2. A lubricating fluid composition which comprises a compound of formula
X[AR]_n
wherein
X is the residue of an active hydrogen-containing amine, amide or ammonia following active hydrogen removal;
A is a random or block polyoxyalkylene residue, comprising 6 to 170 alkylene oxide residues having 2 to 4 carbon atoms;
R is hydrogen or an alkyl or aryl group; and
n is an integer having a value of at least 1 wherein each AR segment may be the same or different
and at least one additive selected from a corrosion inhibitor, and anti-oxidant, an anti-wear additive and an extreme pressure additive.

3. A lubricating fluid composition comprising a compound of formula X[AR]_n, an anti-oxidant, a corrosion inhibitor and an anti-wear additive.

4. A lubricating fluid according to claim 3 which comprises an extreme pressure additive.

5. A process of lubrication in which mechanical parts, textile yarns or moulds for forming plastics components are contacted before use with a compound of formula
X[AR]_n
wherein
X is the residue of an active hydrogen-containing amine, amide or ammonia following active hydrogen removal;
A is a random or block polyoxyalkylene residue, comprising 6 to 170 alkylene oxide residues having 2 to 4 carbon atoms;
R is hydrogen or an alkyl or aryl group; and
n is an integer having a value of at least 1 wherein each AR segment may be the same or different.
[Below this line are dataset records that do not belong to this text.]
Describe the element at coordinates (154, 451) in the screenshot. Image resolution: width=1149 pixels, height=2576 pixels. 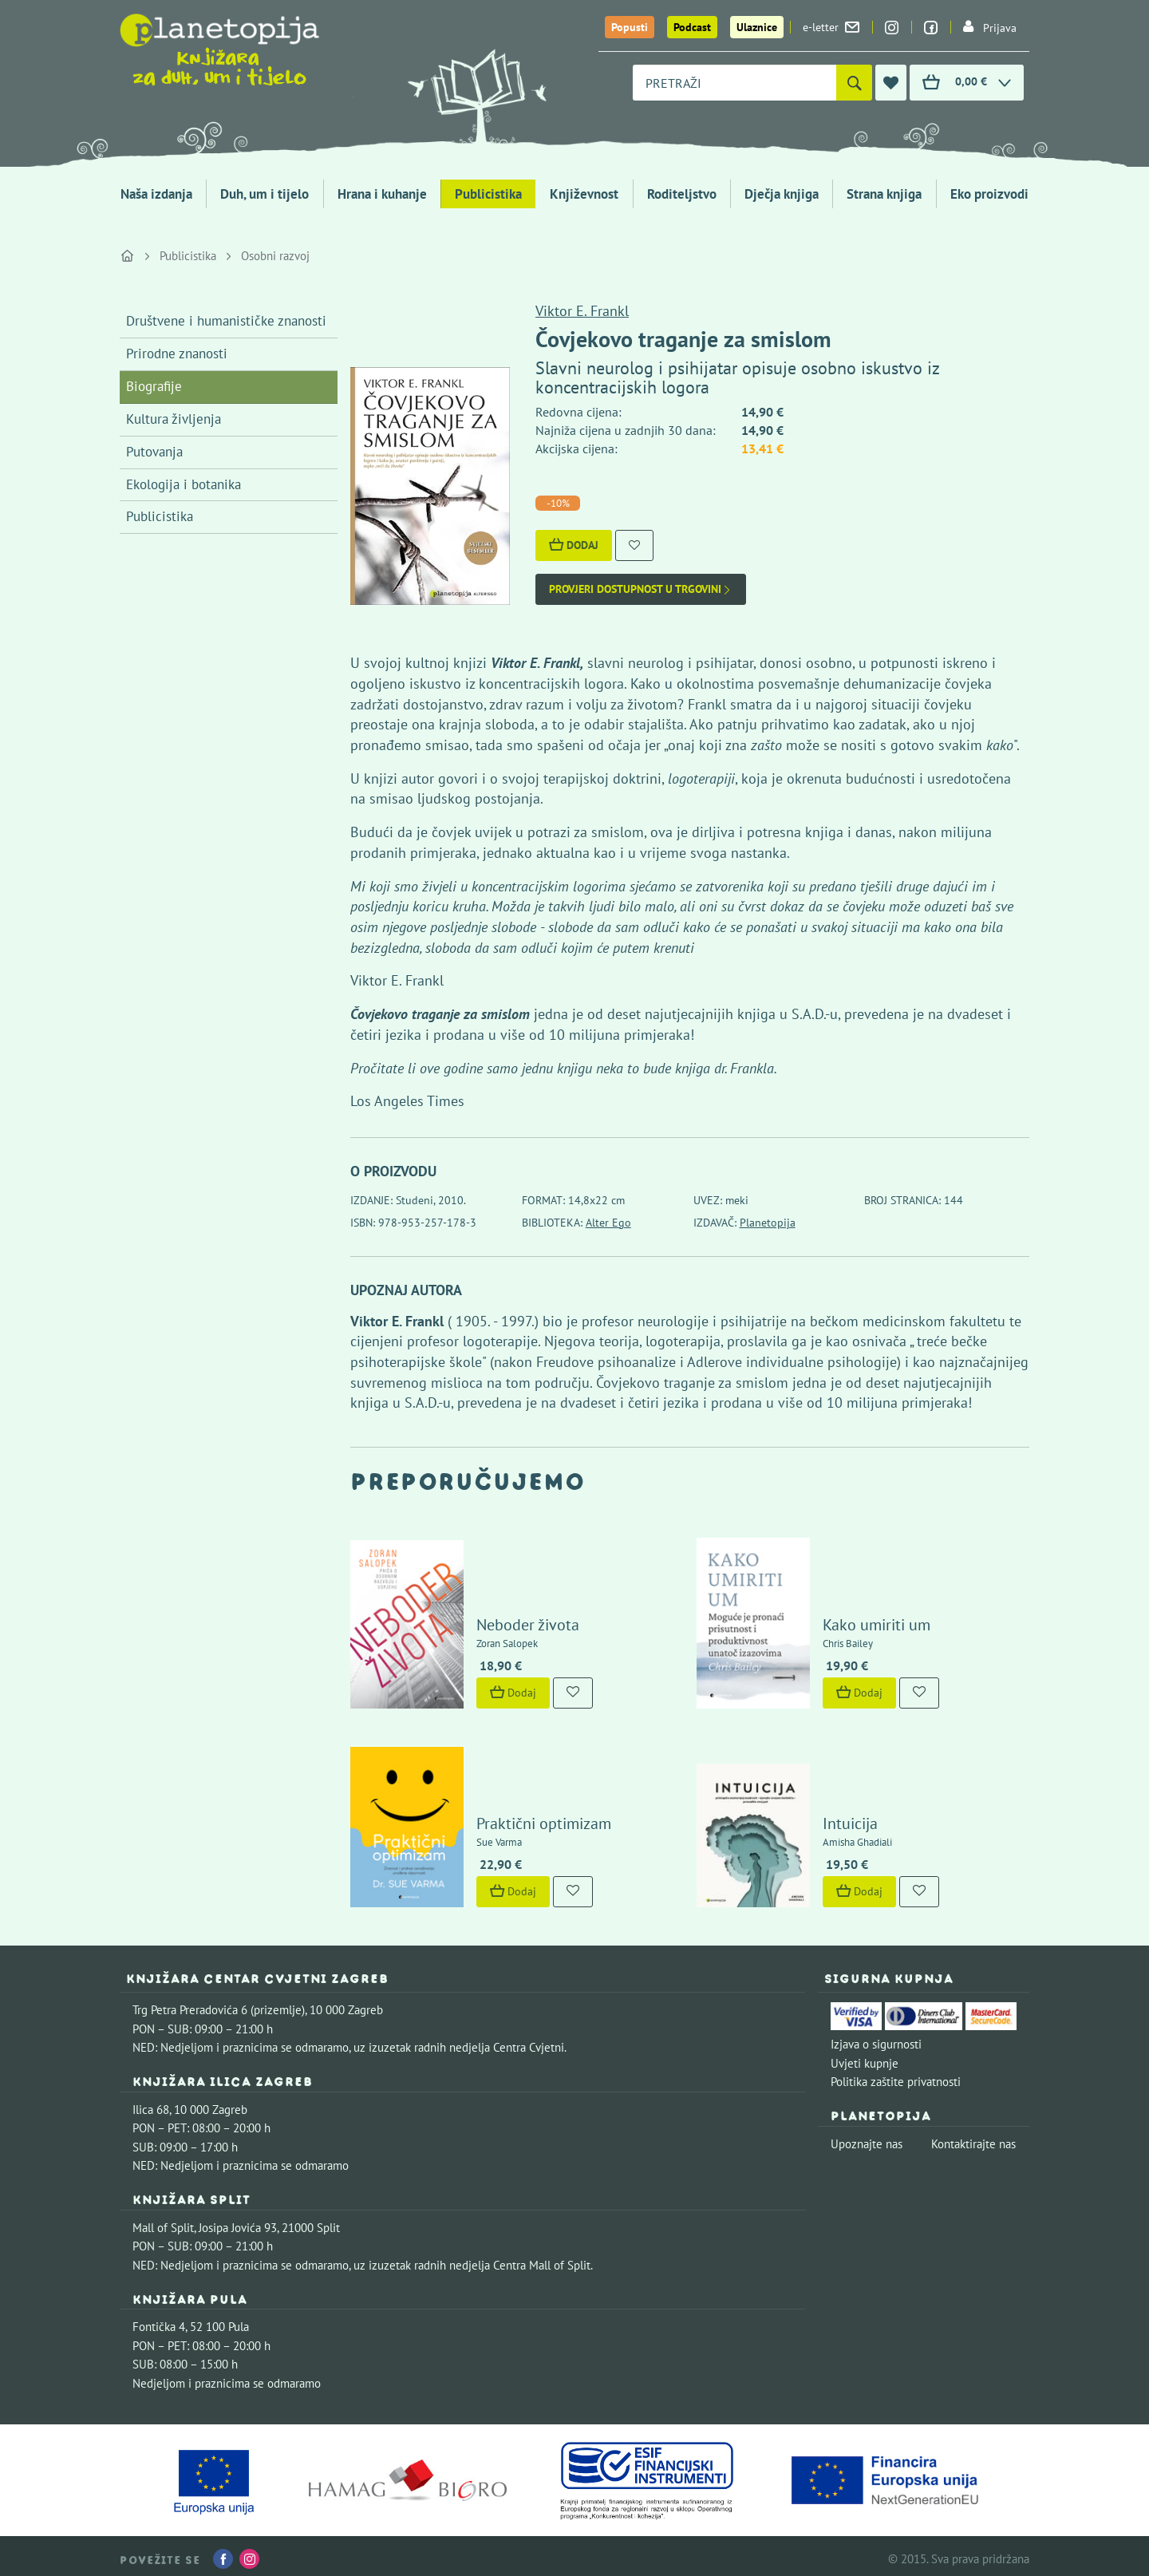
I see `Putovanja` at that location.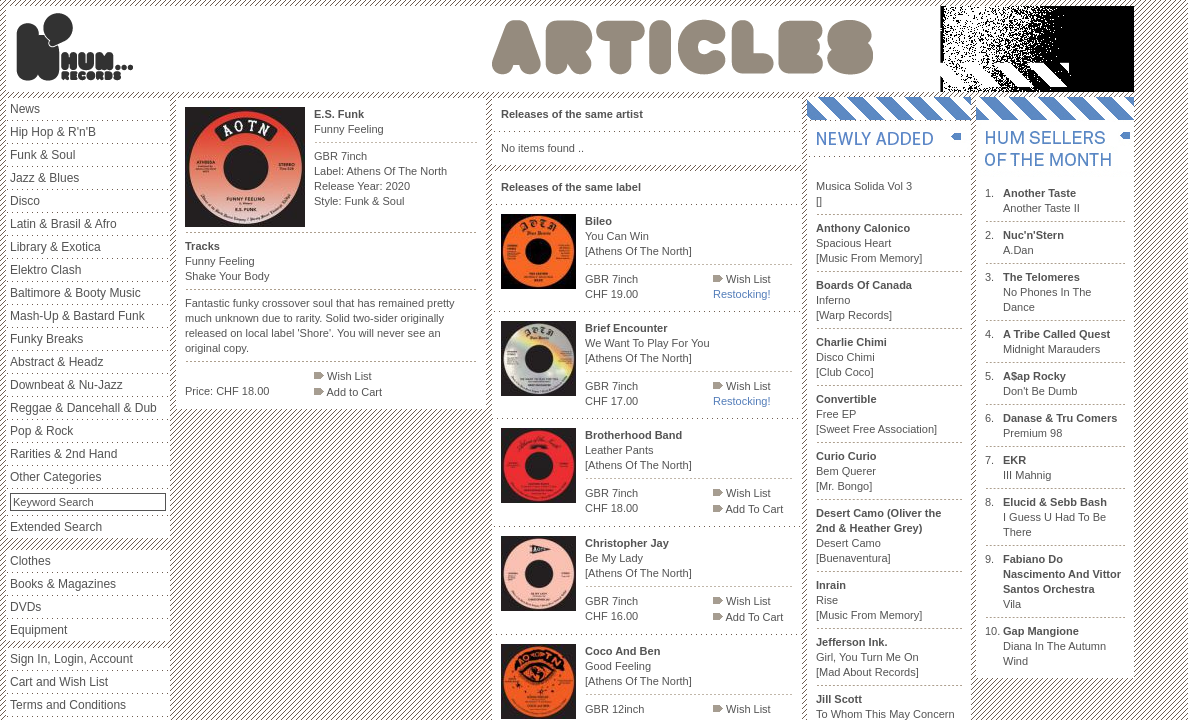 The image size is (1188, 720). Describe the element at coordinates (25, 201) in the screenshot. I see `Disco` at that location.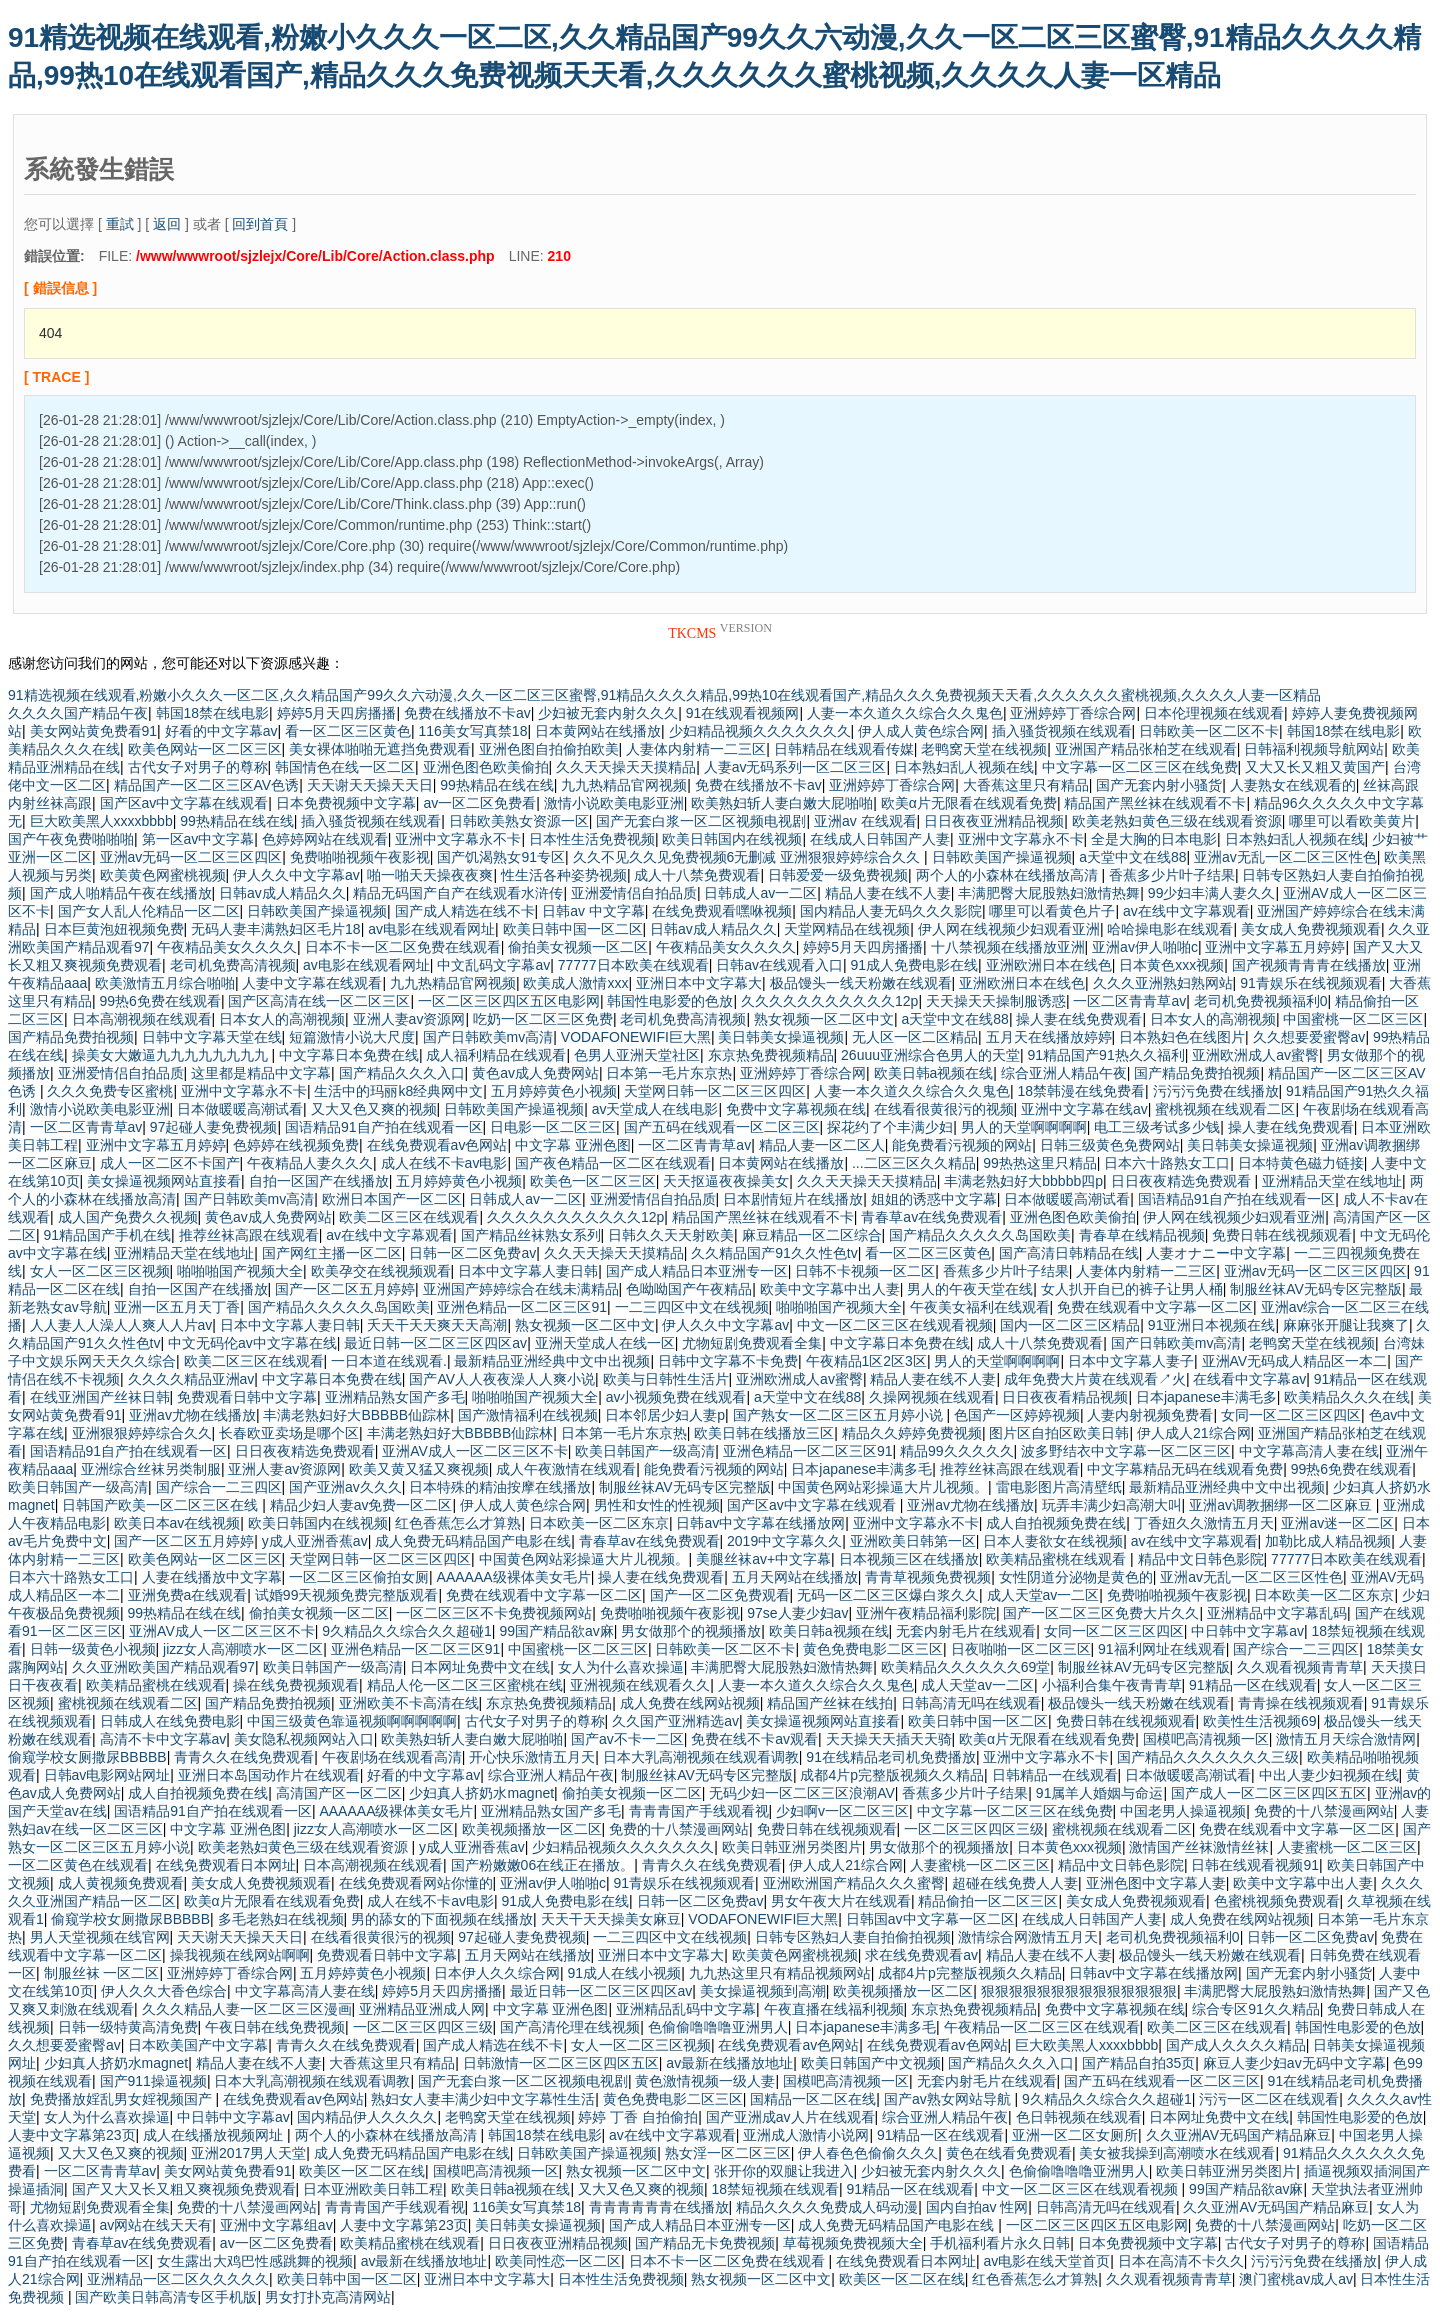 The image size is (1440, 2315). Describe the element at coordinates (260, 224) in the screenshot. I see `回到首頁` at that location.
6. A process of lubrication of machinery in which the surfaces of relatively movable components are contacted with a composition according to claim 2, 3 or 4.

7. A process, use or fluid according to any preceding claim in which the compound of formula X[AR]_n has an average molecular weight of 300 to 10,000.

8. A process, use or fluid according to any preceding claim in which the compound of formula X[AR]_n has a viscosity of 10 to 1500 centistokes at 40°C.

9. A process, use or fluid according to any preceding claim in which X is a residue of a primary or secondary amine or an amide and in which n is at most 100.

10. A process, use or fluid according to any preceding claim in which A comprises 0 to 10 ethylene oxide residues per 10 propylene oxide residues.